Senator Feinstein to Release Drought Bill Before August Recess

 

Greenwire: Feinstein to unveil bill before August recess

Annie Snider and Geof Koss, E&E reporters

Published: Friday, July 24, 2015

California Sen. Dianne Feinstein (D) is preparing to release her much-anticipated drought measure before lawmakers leave town for August recess.

In an interview this morning, Feinstein said she expects to unveil the legislation as soon as next week.

She said her package incorporates elements of a number of drought bills that have been floated in both chambers, including the controversial measure from Rep. David Valadao (R-Calif.) that the House passed last week and a countermeasure widely supported by regional Democrats

“What I’ve done is taken some pieces” from the Valadao bill, a bill from Northern California House Democrat Jared Huffman (H.R. 2983) and from California Democratic Sen. Barbara Boxer’s S. 176, she said. “We’ve made a number of changes in the short term; we strengthened the environmental provisions. So we tried to listen to people and make adjustments.”

Feinstein’s measure is slated for a hearing before the Senate Energy and Natural Resources Committee in September, along with the House-passed bill, committee Chairwoman Lisa Murkowski (R-Alaska) said today.

“It’s a big deal, a big issue, and we want to see some action,” Murkowski told Greenwire.

Murkowski, who has been focused on her comprehensive energy legislation in recent months, has said she is also intent on doing a Westwide water package this year. Whether California-specific drought legislation would hitch a rider on that broader package or would move forward as a stand-alone measure remains to be seen.

Feinstein has already said she is interested in taking a broader look at water issues in this year’s bill than the narrow approach she took in emergency legislation last year. That will include water recycling and desalination, as well as new and expanded reservoirs, she has said.

The key question, though, is how far the Senate will go in dictating operations for water projects in California, particularly as those operations relate to endangered species protections.

Environmental and fishermen’s groups, as well as lower-chamber Democrats, fiercely opposed the House-passed bill as an opportunistic bid to dismantle the Endangered Species Act. While that measure would not rewrite the language of the 1973 law itself, it would override some of the key agency opinions about specific endangered species protections at water delivery projects.

Feinstein herself said she thought the House bill violated the Endangered Species Act, although she has also said she agrees that there is a need to increase flexibility in the state’s water delivery infrastructure.
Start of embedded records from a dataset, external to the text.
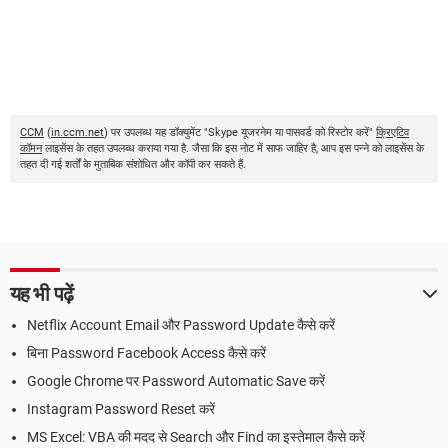
CCM
(
in.ccm.net
) पर उपलब्ध यह डॉक्युमेंट "Skype यूजरनेम या पासवर्ड को रिस्टोर करें"
क्रिएटिव
कॉमन
लाइसेंस के तहत उपलब्ध कराया गया है. जैसा कि इस नोट में साफ जाहिर है, आप इस पन्ने को लाइसेंस के
तहत दी गई शर्तों के मुताबिक संशोधित और कॉपी कर सकते हैं.
यह भी पढ़ें
Netflix Account Email और Password Update कैसे करें
बिना Password Facebook Access कैसे करें
Google Chrome पर Password Automatic Save करें
Instagram Password Reset करें
MS Excel: VBA की मदद से Search और Find का इस्तेमाल कैसे करें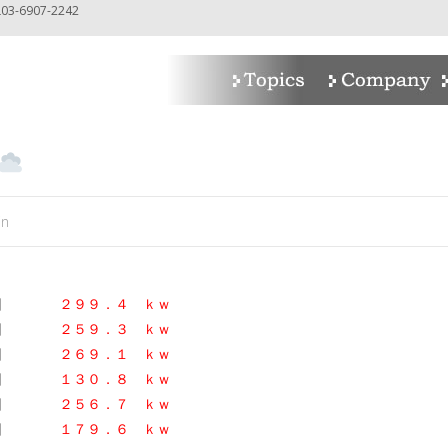
-6907-2242
in
２日
２９９．４ ｋｗ
２日
２５９．３ ｋｗ
日
２６９．１
ｋｗ
日
１３０．８ ｋｗ
日
２５６．７
ｋｗ
日
１７９．６ ｋｗ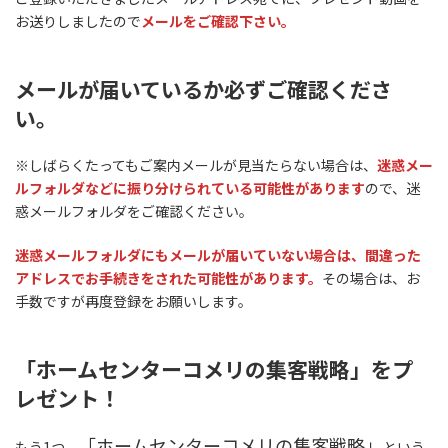
お送りしましたので
メールをご確認下さい。
メールが届いているか必ずご確認くださ
い。
※しばらくたってもご案内メールが見当たらない場合は、
迷惑メー
ルフォルダなどに振り分けられている可能性があります
ので、迷
惑メールフォルダをご確認ください。
迷惑メールフォルダにもメールが届いていない場合は、間違った
アドレスでお手続きをされた可能性があります。
その場合は、お
手数ですが再度登録をお願いします。
「ホームセンターコメリの集客戦略」をプ
レゼント！
「ホームセンターコメリの集客戦略」
もう1つ、
という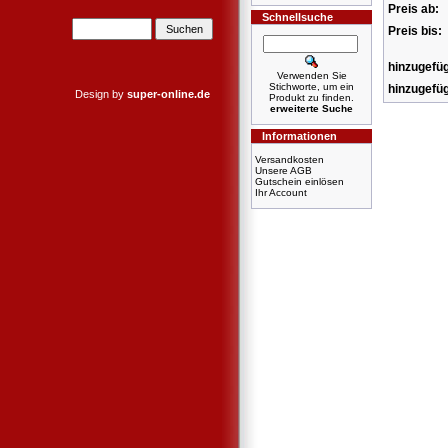
Preis ab:
Schnellsuche
Preis bis:
hinzugefüg
Verwenden Sie
Stichworte, um ein
hinzugefüg
Design by
super-online.de
Produkt zu finden.
erweiterte Suche
Informationen
Versandkosten
Unsere AGB
Gutschein einlösen
Ihr Account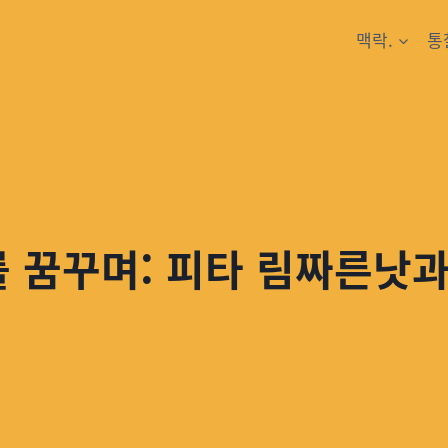
맥락.
통
를 꿈꾸며: 피타 림짜른낫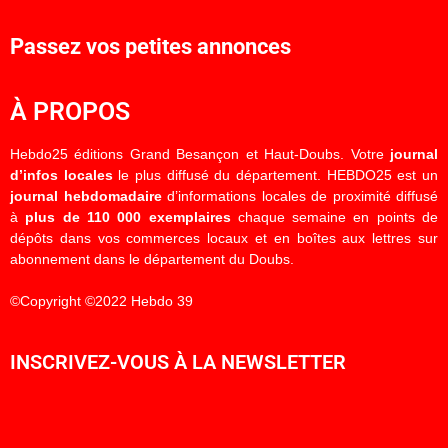
Passez vos petites annonces
À PROPOS
Hebdo25 éditions Grand Besançon et Haut-Doubs. Votre
journal
d’infos locales
le plus diffusé du département. HEBDO25 est un
journal hebdomadaire
d’informations locales de proximité diffusé
à
plus de 110 000 exemplaires
chaque semaine en points de
dépôts dans vos commerces locaux et en boîtes aux lettres sur
abonnement dans le département du Doubs.
©Copyright ©2022 Hebdo 39
INSCRIVEZ-VOUS À LA NEWSLETTER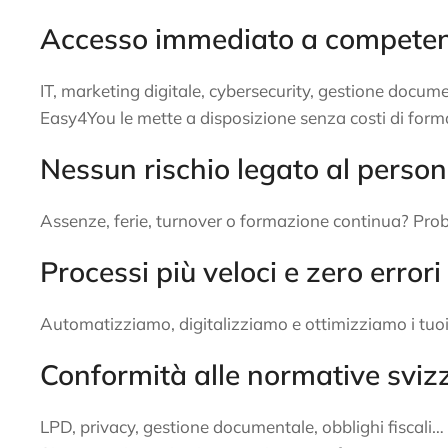
Accesso immediato a competenz
IT, marketing digitale, cybersecurity, gestione doc
Easy4You le mette a disposizione senza costi di for
Nessun rischio legato al person
Assenze, ferie, turnover o formazione continua? Prob
Processi più veloci e zero errori
Automatizziamo, digitalizziamo e ottimizziamo i tuoi f
Conformità alle normative sviz
LPD, privacy, gestione documentale, obblighi fiscali…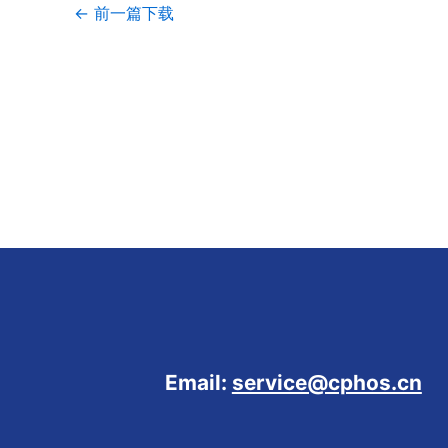
←
前一篇下载
Email:
service@cphos.cn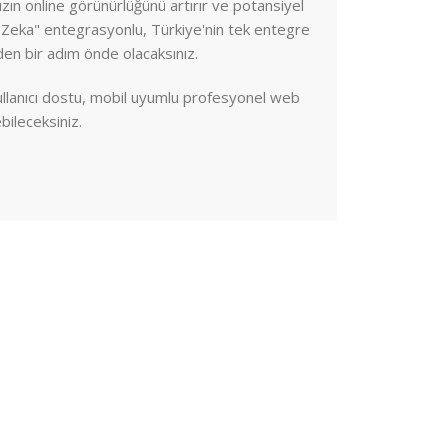
ın online görünürlüğünü artırır ve potansiyel
y Zeka" entegrasyonlu, Türkiye'nin tek entegre
den bir adım önde olacaksınız.
 kullanıcı dostu, mobil uyumlu profesyonel web
bileceksiniz.
sarımı ve marka yönetimi arasındaki bağın
n online varlığı, tüketicilerle etkileşim kurma
dır.
a entegrasyonu ile rekabet avantajı sağlayacak
ız.
rakiplerinizin önünde olun!
ODÜLLERİ
a imajını güçlendirmek için kritik bir rol
 Türkiye'nin tek entegre
web
eknik bilgiyle sanatsal dokunuşu bir araya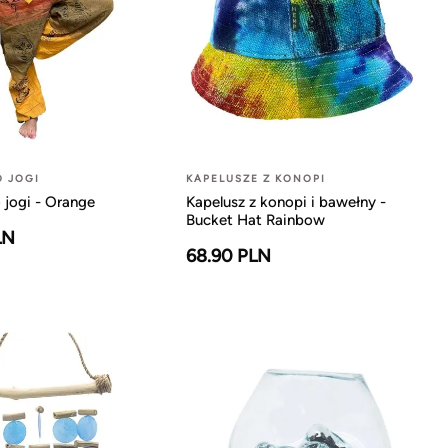
O JOGI
KAPELUSZE Z KONOPI
 jogi - Orange
Kapelusz z konopi i bawełny -
Bucket Hat Rainbow
LN
68.90 PLN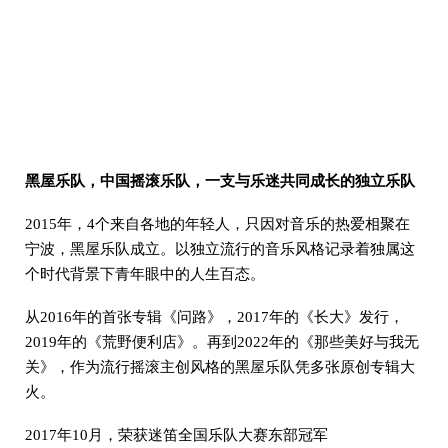
黑屋乐队，中国摇滚乐队，一支与乐迷共同成长的独立乐队
2015年，4个来自各地的年轻人，只因对音乐的热爱相聚在
宁波，黑屋乐队成立。以独立流行的音乐风格记录着独属这
个时代背景下青年眼中的人生百态。
从2016年的首张专辑《问路》，2017年的《长大》发行，
2019年的《荒野便利店》。再到2022年的《那些美好与我无
关》，作为流行摇滚主创风格的黑屋乐队凭多张原创专辑大
火。
2017年10月，荣获迷笛全国乐队大赛东部冠军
Being able to strike that balance in a way that gives Democrats comfort about species protections will likely be key to securing enough votes on her side of the aisle to get it passed.

“The question [is] whether the Senate wants to just pass a very hyperpartisan bill, or whether they want to do something that could be enacted into law, that would be something that would generate new water supply and would help us get through the drought, and wouldn’t involve weakening environmental laws,” said Doug Obegi, a Natural Resources Defense Council water attorney, during a roundtable with reporters yesterday. “I don’t know which way they’re going to try to go.”

California lawmakers will be looking to move swiftly this fall, though, aiming to put legislative changes into effect before the winter rainy season begins.

“To do anything for next winter, we need to obviously try to get it done,” Feinstein said.